**Required work**
Check every line of the material below, and show those that contain "веществ".

**Data**
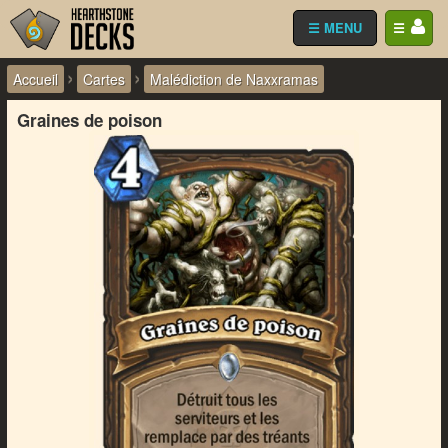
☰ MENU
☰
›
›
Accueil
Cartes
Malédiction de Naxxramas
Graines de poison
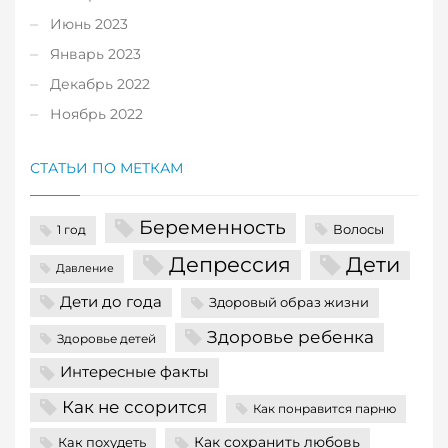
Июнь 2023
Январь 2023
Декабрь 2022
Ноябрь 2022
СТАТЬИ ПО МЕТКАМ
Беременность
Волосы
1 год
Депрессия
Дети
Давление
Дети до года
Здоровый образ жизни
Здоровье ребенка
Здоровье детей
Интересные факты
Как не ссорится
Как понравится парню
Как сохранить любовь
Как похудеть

* * *

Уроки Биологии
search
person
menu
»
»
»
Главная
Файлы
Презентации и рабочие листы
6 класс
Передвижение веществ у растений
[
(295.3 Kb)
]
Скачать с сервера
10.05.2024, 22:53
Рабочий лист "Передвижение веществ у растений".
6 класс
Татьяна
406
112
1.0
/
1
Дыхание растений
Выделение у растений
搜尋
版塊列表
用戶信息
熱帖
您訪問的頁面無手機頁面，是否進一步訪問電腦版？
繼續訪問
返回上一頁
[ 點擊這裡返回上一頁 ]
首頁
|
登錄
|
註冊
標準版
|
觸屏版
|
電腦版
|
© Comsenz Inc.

**Exercise solution**
Передвижение веществ у растений
Рабочий лист "Передвижение веществ у растений".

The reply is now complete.